Clicking the above buttons will take you to the interactive illustrations of neural network non-linear boundaries. They are designed to show the non-linear boundaries of neurons in a neural network. The point at which any neuron in a 3 layer (each of which has 16 neurons) neural network moves from inactive to active can be visualised as a line (for ReLUs, in this case). The image on the left can either show the target data or the network's predictions. The loss curve at the top accompanies the visualisation to relate loss and performance.
An individual data item is an (x, y) pixel location and the target is a single binary value representing either a black or white intensity.
Therefore, this visualisation shows the ENTIRE DATA DOMAIN at all times - the image on the left is NOT the input to the network. Instead, an individual pixel location is fed into it to produce predictions
Roughly from the top down, these are the features of this demonstration.
|Loss Curve, top||The loss as training progressed for this run. Note that this is not in linear (or logarithmic) scale.

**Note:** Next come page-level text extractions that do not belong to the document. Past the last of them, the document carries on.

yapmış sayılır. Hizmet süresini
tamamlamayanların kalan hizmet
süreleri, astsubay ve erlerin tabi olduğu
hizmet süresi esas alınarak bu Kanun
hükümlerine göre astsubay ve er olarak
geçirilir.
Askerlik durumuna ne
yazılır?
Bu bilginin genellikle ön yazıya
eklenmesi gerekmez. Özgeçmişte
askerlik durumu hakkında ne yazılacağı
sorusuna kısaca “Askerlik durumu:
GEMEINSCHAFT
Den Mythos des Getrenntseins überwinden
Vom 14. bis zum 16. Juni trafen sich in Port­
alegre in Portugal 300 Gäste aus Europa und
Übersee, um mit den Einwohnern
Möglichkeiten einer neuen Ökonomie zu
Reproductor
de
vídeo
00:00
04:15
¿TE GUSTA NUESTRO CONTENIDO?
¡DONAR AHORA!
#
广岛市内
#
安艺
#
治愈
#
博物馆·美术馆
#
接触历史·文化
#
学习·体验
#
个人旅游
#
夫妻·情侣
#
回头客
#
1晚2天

We have selected a varying range of points for visualisation, with more corresponding to early training.|
|Slider||This slider is the mechanism for exploring how things change during training. Select some neurons (bottom right) and scroll through the training iterations.|
|Image, bottom left||This image can either show the network output (predictions) at all possible input locations, thus visualising the function this network is mapping, or it can show the original training data. The buttons to the right switch between these states.|
|Buttons, bottom right||These buttons allow you to select and unselect neurons for visualisation to explore how their non-linear boundaries change as learning progresses.|
|Spacebar, +, -||Spacebar sets the slider in automatic motion, + increases its speed, and - decreases it.|
The inputs are (x, y) pixel locations and the output is the predicted probability that the given (x, y) location is a white pixel. This is trained as a classifier with two classes.
Each arrow represents a weight and bias in the network.